Every line from the one containing "Mis pedidos (532, 1667)" to the one containing "עמוד הבית (716, 315)" in the records below, both included, must be set down exactly, and no other line.

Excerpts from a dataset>
********

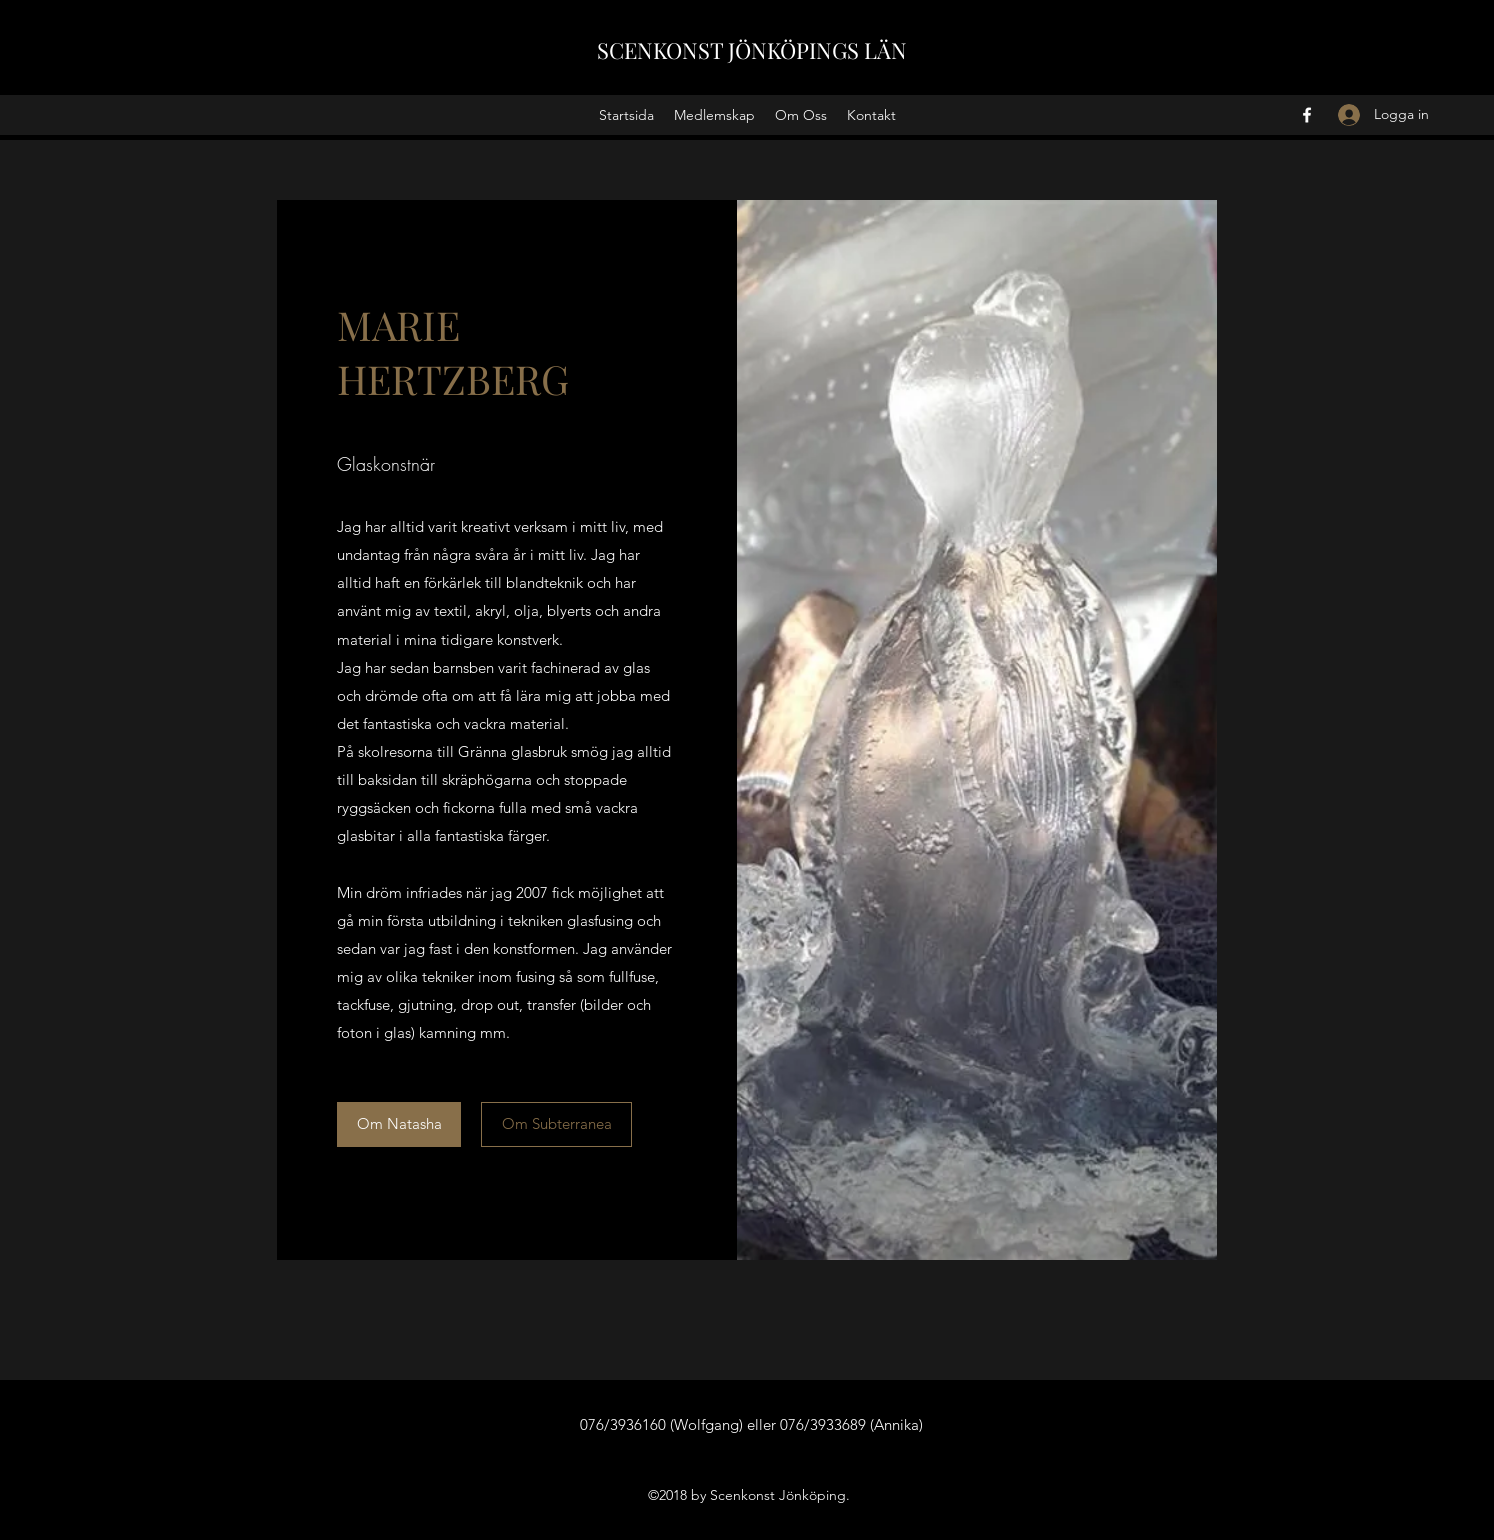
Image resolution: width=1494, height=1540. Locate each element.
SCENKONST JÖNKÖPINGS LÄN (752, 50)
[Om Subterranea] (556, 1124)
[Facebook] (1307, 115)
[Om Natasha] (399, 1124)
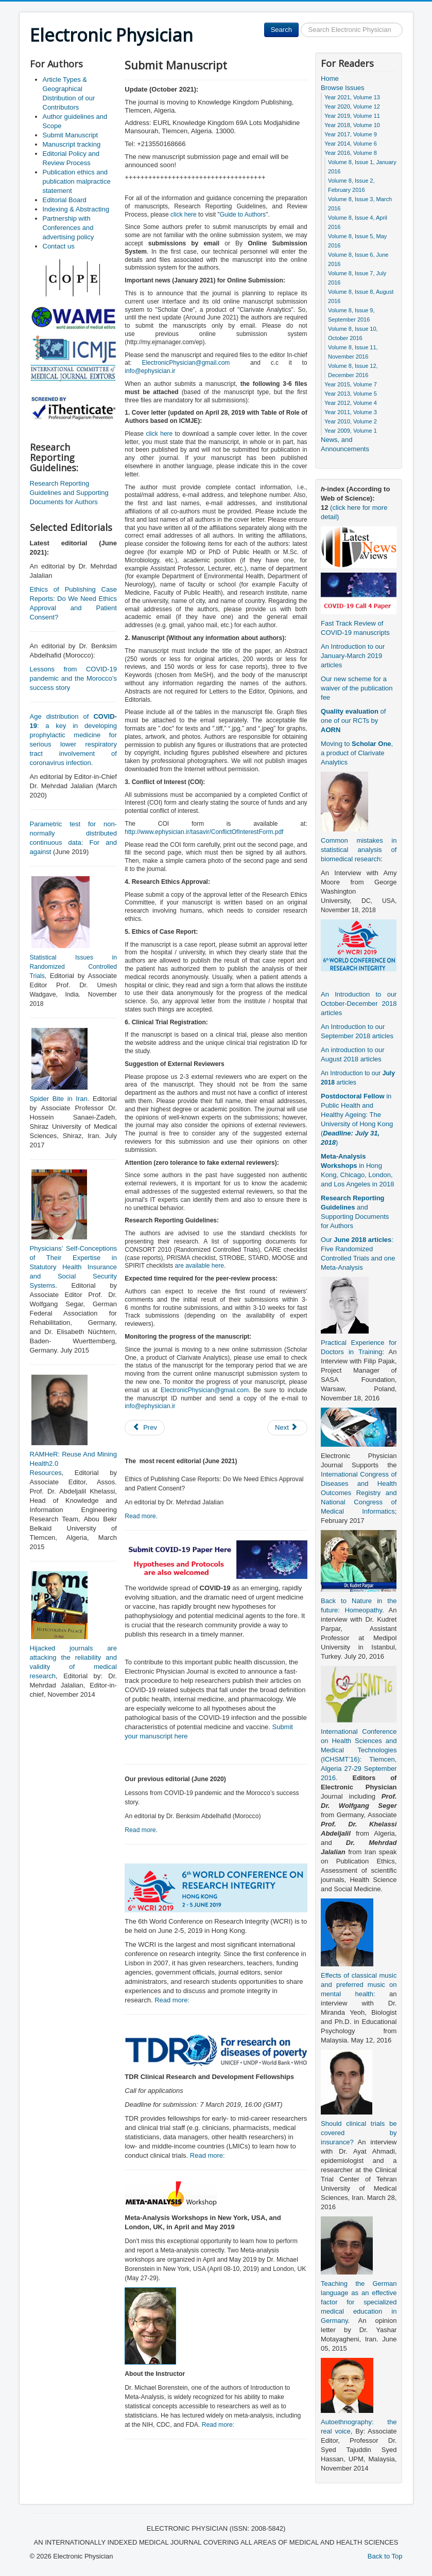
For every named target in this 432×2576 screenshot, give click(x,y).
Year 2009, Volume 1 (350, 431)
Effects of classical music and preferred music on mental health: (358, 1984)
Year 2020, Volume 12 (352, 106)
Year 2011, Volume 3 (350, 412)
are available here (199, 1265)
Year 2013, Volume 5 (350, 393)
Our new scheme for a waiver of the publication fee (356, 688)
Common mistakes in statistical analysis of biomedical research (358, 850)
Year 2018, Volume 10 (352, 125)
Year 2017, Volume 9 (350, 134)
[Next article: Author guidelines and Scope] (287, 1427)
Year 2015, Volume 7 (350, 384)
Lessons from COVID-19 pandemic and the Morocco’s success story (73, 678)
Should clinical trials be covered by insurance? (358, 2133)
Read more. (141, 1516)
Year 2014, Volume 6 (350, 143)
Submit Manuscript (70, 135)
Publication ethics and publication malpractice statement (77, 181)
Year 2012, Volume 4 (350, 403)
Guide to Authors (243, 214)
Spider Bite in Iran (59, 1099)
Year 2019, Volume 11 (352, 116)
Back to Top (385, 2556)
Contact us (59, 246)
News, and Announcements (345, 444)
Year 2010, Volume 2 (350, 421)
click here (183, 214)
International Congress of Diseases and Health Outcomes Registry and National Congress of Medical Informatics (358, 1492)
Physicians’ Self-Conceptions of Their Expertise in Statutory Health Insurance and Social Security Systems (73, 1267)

********

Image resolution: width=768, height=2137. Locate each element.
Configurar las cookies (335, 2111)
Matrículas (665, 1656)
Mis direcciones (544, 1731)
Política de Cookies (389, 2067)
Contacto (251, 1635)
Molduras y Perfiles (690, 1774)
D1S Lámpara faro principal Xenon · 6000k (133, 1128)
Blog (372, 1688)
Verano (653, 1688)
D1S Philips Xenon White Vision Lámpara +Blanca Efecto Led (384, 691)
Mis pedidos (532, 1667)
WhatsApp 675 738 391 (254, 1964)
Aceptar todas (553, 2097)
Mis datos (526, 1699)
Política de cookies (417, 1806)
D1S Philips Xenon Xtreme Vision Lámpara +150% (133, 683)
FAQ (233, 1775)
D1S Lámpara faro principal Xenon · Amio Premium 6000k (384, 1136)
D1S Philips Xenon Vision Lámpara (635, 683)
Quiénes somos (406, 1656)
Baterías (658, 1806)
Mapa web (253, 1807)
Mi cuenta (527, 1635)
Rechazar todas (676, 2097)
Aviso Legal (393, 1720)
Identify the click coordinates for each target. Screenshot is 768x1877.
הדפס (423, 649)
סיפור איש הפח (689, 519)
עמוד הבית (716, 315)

********

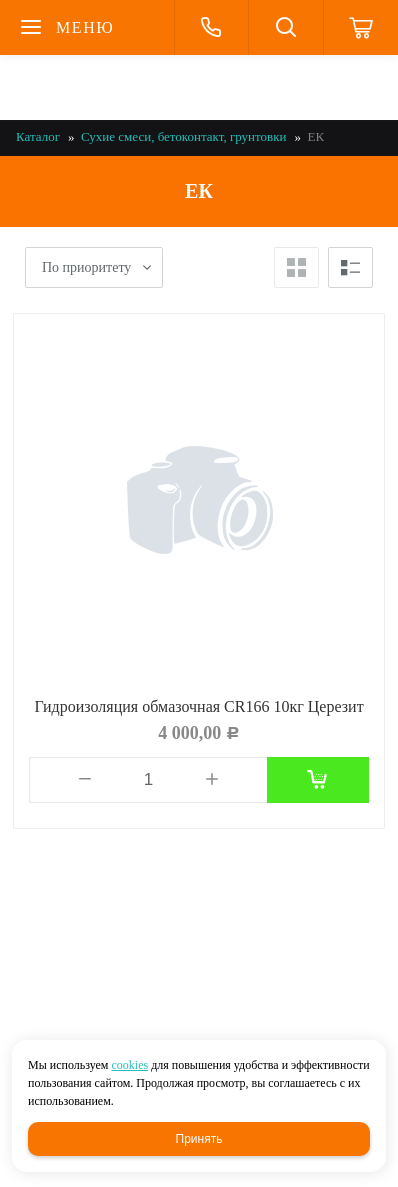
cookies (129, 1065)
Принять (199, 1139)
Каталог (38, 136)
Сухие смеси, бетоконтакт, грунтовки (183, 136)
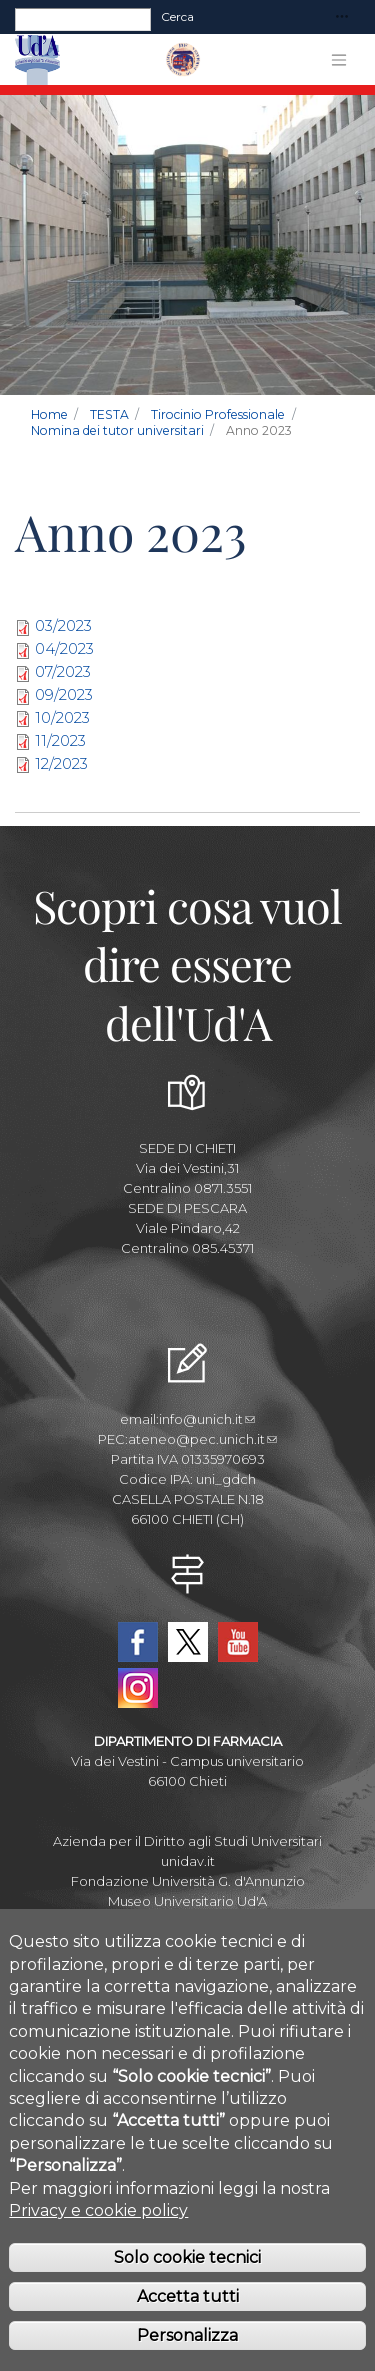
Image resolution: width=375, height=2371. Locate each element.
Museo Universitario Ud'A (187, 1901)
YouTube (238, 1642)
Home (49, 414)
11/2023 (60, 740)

********

Answer to the exercise>
Mis pedidos (532, 1667)
WhatsApp 675 738 391 (254, 1964)
Aceptar todas (553, 2097)
Mis datos (526, 1699)
Política de cookies (417, 1806)
D1S Philips Xenon Xtreme Vision Lámpara +150% (133, 683)
FAQ (233, 1775)
D1S Lámpara faro principal Xenon · Amio Premium 6000k (384, 1136)
D1S Philips Xenon Vision Lámpara (635, 683)
Quiénes somos (406, 1656)
Baterías (658, 1806)
Mapa web (253, 1807)
Mi cuenta (527, 1635)
Rechazar todas (676, 2097)
Aviso Legal (393, 1720)
Identify the click coordinates for each target. Screenshot is 768x1877.
הדפס (423, 649)
סיפור איש הפח (689, 519)
עמוד הבית (716, 315)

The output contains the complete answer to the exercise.